My father’s father meanwhile seems to have married my father’s mother, at least that’s what his birth certificate implies, but I’ve not been able to find their marriage certificate yet. Dad’s father appears to have left the colony while he was quite young. He also appears to have married (again?) in London in 1930 and then died in 1936.

It’s hard to get a solid sense of the nature of that relationship and what it might have meant to all involved. The strongest element I take from it is my grandmother Isabel’s energetic entrepreneurial spirit. She seems like the embodiment of the main character in Austin Coates novel City of Broken Promises set in Macau, but that’s probably my over-heated imagination.

By coincidence, earlier today I happened across an article on the South China Morning Post website in their series of features about old Hong Kong which talked about how long and slow the path was to legislating away the practice of concubinage within the Chinese community. Another example of how the state stumbles around regulating the personal lives, freedoms and rights of its subjects.

But of more interest to me is the nature of the relationships between the sojourning Europeans and the local young women, and how these liaisons were viewed by all the communities, European, Chinese and Eurasian.

My parents were still so young when they married. Dad was about to turn 25 and mum was not yet 21. It’s hard to imagine the pressures of the time from each other as well as family and a war. And they would still have been coming to terms with living and working in Australia where they must have seemed a little exotic and unusual even in Sydney.

Mum seems to have felt more comfortable with the bohemian set around the national art school (NAS) in Darlinghurst. Dad had enlisted and was training and serving in New Guinea and later to start at the language school at the Coogee Bay Hotel learning Japanese to be an interpreter interrogating Japanese prisoners of war.

Sylvia went on to feel family life and raising children had robbed her of the opportunity to develop her artistic skills. She also would say she married below her emotional level!
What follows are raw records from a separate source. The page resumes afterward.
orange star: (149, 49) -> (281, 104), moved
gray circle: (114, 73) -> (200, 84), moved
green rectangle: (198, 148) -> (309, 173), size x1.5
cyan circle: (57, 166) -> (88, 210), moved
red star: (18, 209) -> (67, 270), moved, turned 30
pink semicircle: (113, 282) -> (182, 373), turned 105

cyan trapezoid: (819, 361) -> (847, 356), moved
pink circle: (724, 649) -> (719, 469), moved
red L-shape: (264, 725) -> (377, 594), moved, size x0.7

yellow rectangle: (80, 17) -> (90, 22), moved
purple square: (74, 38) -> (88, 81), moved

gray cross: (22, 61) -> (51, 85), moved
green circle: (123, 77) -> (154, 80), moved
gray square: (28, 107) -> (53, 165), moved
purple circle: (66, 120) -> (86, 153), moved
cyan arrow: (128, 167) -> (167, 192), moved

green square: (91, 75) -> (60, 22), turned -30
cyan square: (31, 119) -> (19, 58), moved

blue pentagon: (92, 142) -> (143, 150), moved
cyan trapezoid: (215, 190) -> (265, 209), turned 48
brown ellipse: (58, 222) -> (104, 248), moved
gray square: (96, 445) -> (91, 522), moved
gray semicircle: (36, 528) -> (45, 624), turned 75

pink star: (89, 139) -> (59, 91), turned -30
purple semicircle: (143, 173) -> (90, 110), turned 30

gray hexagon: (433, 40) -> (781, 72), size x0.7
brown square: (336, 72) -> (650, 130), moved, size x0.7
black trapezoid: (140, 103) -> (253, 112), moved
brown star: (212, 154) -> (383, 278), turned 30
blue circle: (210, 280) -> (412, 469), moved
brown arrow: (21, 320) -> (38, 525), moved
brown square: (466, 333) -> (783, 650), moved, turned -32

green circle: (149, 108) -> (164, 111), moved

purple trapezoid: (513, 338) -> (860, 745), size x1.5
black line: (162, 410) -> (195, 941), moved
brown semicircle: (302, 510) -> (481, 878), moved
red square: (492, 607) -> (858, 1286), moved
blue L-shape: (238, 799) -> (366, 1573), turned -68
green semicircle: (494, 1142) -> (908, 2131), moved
It must have been a source of irritation to see the successes of her NAS contemporaries who she saw as her equals artistically.

Dad meanwhile sometimes felt family life and settling in Australia had denied him opportunities his fellow language students were able to take advantage of as part of the post-war occupation of Japan.

But they did choose the date because it would be auspicious.

Update: Wednesday 15 November 2017 – the Same-Sex Marriage poll reveals 61.6% of Australians nationally voted Yes and that in all states a majority also voted yes. But it also revealed some fierce variation. While the Yes vote was high in inner city electorates – the Prime Minister’s electorate Wentworth (80.8% Yes), where I live in Grayndler (79.9% Yes) and highest in the region Sydney City (83.7%) – it was a different story in the west and north west – Blaxland was the highest No vote in the country at 73.9%, with Lakemba (69.9%) and McMahon (64.9%) as the top three No voting electorates in the nation! Early analysis equates electorates with high No votes with high rates of declared religious affiliation at census time and larger proportion of people born in “non-English speaking countries”. But some of the Bible-belt electorates failed to deliver this same level of No votes with Mitchell where Hillsong is based delivering a notch over 50% similar to Bennelong. Even arch No campaigner Tony Abbott’s seat Warringah delivered 75% Yes! – tenth highest in the country. I suspect this will not silence him however!